Sandra McKinlay (centre) who celebrated her 25 year milestone this week, pictured with daughters Lianne (left) and Laura (right).
Sandra McKinlay (centre) who celebrated her 25 year milestone this week, pictured with daughters Lianne (left) and Laura (right).

A Tain mum who has devoted her entire life to creating floral gifts and decorations for others is celebrating a remarkable milestone of her own.

The Flower Shop, based at R&B Garden Centre on Morangie Road, is marking 750,000 orders, while celebrating a quarter of a century under florist Sandra McKinlay’s guidance.

Mrs McKinlay began her career 56 years ago helping her parents, Sandy and Agnes Macdonald, in their Stafford Street shop. As a baby and toddler she even slept in flower boxes while her parents started to build the successful business.

Sandy Macdonald and his mother Agnes Gracie outside the Tain flower shop he opened in 1963.

An estimated three quarters of a million orders later, Mrs McKinlay has been marking the special anniversary at the helm of the business.

Mrs McKinlay, now 58, took over the business in 1994 after her father died of cancer, aged 62.

During her stewardship, the business has moved three times, evolving with changes to the high street, fashion and the switch to online selling.

Today, the business employs four people and still retains the family values Mrs McKinlay advocates.

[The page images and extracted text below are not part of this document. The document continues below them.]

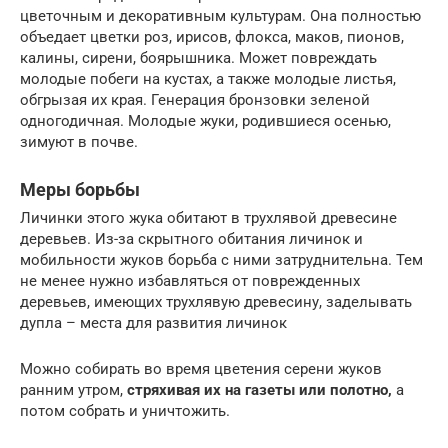
цветочным и декоративным культурам. Она полностью
объедает цветки роз, ирисов, флокса, маков, пионов,
калины, сирени, боярышника. Может повреждать
молодые побеги на кустах, а также молодые листья,
обгрызая их края. Генерация бронзовки зеленой
одногодичная. Молодые жуки, родившиеся осенью,
зимуют в почве.
Меры борьбы
Личинки этого жука обитают в трухлявой древесине
деревьев. Из-за скрытного обитания личинок и
мобильности жуков борьба с ними затруднительна. Тем
не менее нужно избавляться от поврежденных
деревьев, имеющих трухлявую древесину, заделывать
дупла – места для развития личинок
Можно собирать во время цветения серени жуков
ранним утром,
стряхивая их на газеты или полотно,
а
потом собрать и уничтожить.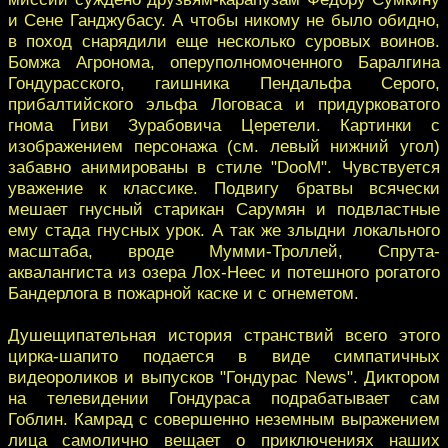
и Сене Ганджубасу. А чтобы никому не было обидно,
в поход снарядили еще несколько суровых воинов.
Бомжа Агронома, оперуполномоченного Баралгина
Гондурасского, гаишника Пендальфа Серого,
прибалтийского эльфа Логоваса и придурковатого
гнома Гиви Зурабовича Церетели. Картинки с
изображением персонажа (см. левый нижний угол)
забавно анимированы в стиле "DooM". Чувствуется
уважение к классике. Подвигу братвы всячески
мешает гнусный старикан Сарумян и подвластные
ему стада гнусных урок. А так же злыдни локального
масштаба, вроде Мумми-Троллей, Спрута-
аквалангиста из озера Лох-Неес и потешного рогатого
Бандерлога в пожарной каске и с огнеметом.
Душещипательная история странствий всего этого
цирка-шапито подается в виде симпатичных
видеороликов и выпусков "Гондурас News". Диктором
на телевидении Гондураса подрабатывает сам
Гоблин. Камрад с совершенно неземным выражением
лица самолично вещает о приключениях наших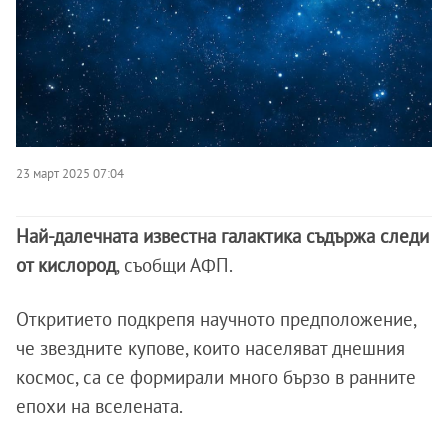
23 март 2025 07:04
Най-далечната известна галактика съдържа следи
от кислород
, съобщи АФП.
Откритието подкрепя научното предположение,
че звездните купове, които населяват днешния
космос, са се формирали много бързо в ранните
епохи на вселената.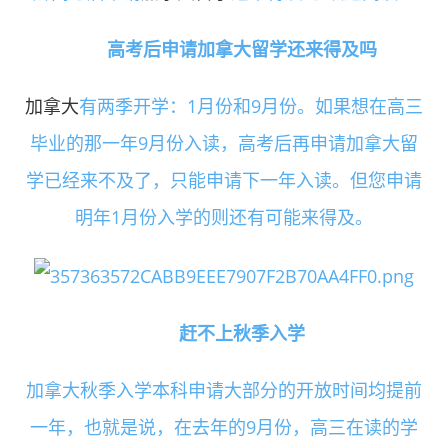
高考后申请加拿大留学还来得及吗
加拿大
有两季开学：1月份和9月份。如果想在高三
毕业的那一年9月份入读，高考后再申请加拿大留
学已经来不及了，只能申请下一年入读。但您申请
明年1月份入学的则还有可能来得及。
赶不上秋季入学
加拿大秋季入学本科申请大部分的开放时间均提前
一年，也就是说，在去年的9月份，高三在读的学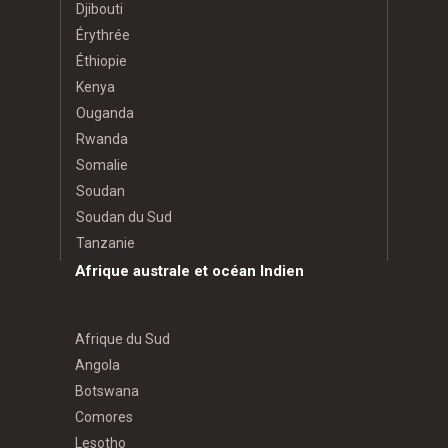
Djibouti
Érythrée
Éthiopie
Kenya
Ouganda
Rwanda
Somalie
Soudan
Soudan du Sud
Tanzanie
Afrique australe et océan Indien
Afrique du Sud
Angola
Botswana
Comores
Lesotho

Husband Alastair, a retired former school rector, is deployed as chief ‘delivery boy’, with her two daughters, when back home, assisting with social-media marketing and orders.

Speaking about her mum’s achievement, daughter Lianne MacLennan, said: “Her work is more than a passion, it is who she is.”

Describing her mother as “too modest” to speak about past, or present, achievements, she continued: “She is a grafter, gets on with things and would never see anyone stuck.

“Her focus has always been on the customers and the community. Her view is that you get out of something what you put in.

“I know her father would be proud of where she has taken the business today and as a family we are all proud of her hard work and achievements, but we can’t see her ever retiring.

“It’s been her life, really. She grew up working in the shop and literally slept in flower boxes, as have I, my sister, Laura, and my son, Mason, at various times,” she added

“Her heart is in it, which is probably the key thing. She feels privileged to be part of the community she grew up in and she’s taught my sister and I a lot of skills. She’s an inspiration.”